# AIM 460 – Group Project #2: Comparative Classification from Scratch

In this project, each group will identify and assemble **two distinct classification problems** of your own choosing. You may **not** use any prepackaged datasets from Kaggle, UCI, Hugging Face or similar repositories; instead you must collect datasets that contain at least 3 000 examples each, multiple input features, and a clearly defined target label. In your notebook you must document exactly how and where you obtained each dataset, include any cleaning scripts or SQL queries you wrote, and discuss any privacy or ethical considerations.

Your submission will be a single Jupyter or Colab notebook that implements an end-to-end pipeline for each dataset. Begin with a **Data Description** section where you explain the origin, structure and quirks of your data, show summary statistics and visualizations, and describe any missing or corrupted values. Follow that with a **Preprocessing & Feature Engineering** section in which you remove or impute missing values, detect and handle outliers, encode categorical fields, scale numerical features, and create at least three new features that reflect domain knowledge. Be sure to explain in prose why you chose each transformation and what you expect it to contribute.

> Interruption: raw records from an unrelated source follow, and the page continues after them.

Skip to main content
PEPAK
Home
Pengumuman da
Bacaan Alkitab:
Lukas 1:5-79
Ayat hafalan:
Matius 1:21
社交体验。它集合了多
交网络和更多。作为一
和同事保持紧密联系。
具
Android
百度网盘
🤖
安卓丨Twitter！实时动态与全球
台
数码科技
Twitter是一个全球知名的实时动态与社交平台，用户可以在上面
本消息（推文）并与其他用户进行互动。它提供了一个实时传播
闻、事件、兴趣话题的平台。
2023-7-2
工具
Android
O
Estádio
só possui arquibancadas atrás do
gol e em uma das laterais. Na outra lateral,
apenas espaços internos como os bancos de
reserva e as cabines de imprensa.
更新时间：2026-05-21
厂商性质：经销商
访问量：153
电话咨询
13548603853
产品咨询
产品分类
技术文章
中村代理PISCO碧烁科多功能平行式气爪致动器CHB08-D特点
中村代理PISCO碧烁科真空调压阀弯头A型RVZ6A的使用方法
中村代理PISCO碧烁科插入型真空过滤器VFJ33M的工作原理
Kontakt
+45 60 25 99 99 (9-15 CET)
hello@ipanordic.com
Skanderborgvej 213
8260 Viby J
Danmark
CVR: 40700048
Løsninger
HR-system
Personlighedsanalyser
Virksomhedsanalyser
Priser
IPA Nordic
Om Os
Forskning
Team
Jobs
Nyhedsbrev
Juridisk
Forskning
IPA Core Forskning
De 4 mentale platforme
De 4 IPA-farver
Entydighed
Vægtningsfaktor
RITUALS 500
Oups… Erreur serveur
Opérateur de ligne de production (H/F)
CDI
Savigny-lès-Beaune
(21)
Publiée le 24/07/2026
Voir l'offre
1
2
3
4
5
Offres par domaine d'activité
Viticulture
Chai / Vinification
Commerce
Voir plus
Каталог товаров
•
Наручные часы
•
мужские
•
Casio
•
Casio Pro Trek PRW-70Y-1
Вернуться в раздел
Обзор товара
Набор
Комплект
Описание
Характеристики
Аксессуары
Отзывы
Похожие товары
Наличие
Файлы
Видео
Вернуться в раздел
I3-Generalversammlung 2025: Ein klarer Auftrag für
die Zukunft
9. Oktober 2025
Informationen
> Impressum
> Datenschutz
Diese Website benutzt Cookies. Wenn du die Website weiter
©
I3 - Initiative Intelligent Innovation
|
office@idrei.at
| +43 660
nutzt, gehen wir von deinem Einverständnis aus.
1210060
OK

Next, implement **Logistic Regression** in two ways: first, write your own gradient-descent solver from scratch (deriving and coding the loss function, gradient calculation, learning-rate schedule, and stopping criterion), and second, compare it to scikit-learn’s `LogisticRegression`. As an innovation, you should experiment with at least one variant—such as adapting the gradient step to momentum, adding L₁ or elastic-net regularization, or applying a custom learning-rate decay—and report how this changes convergence speed and final accuracy.

After logistic regression, apply **Support Vector Machines** using both a linear kernel and at least one non-linear kernel (e.g., RBF). You must tune the key hyperparameters (C and kernel parameters) via grid or randomized search and include code that logs training time, number of support vectors, and classification metrics at each candidate setting. Use visualizations—such as decision-boundary plots or support-vector heatmaps—to highlight how model complexity evolves as you change C or the kernel scale.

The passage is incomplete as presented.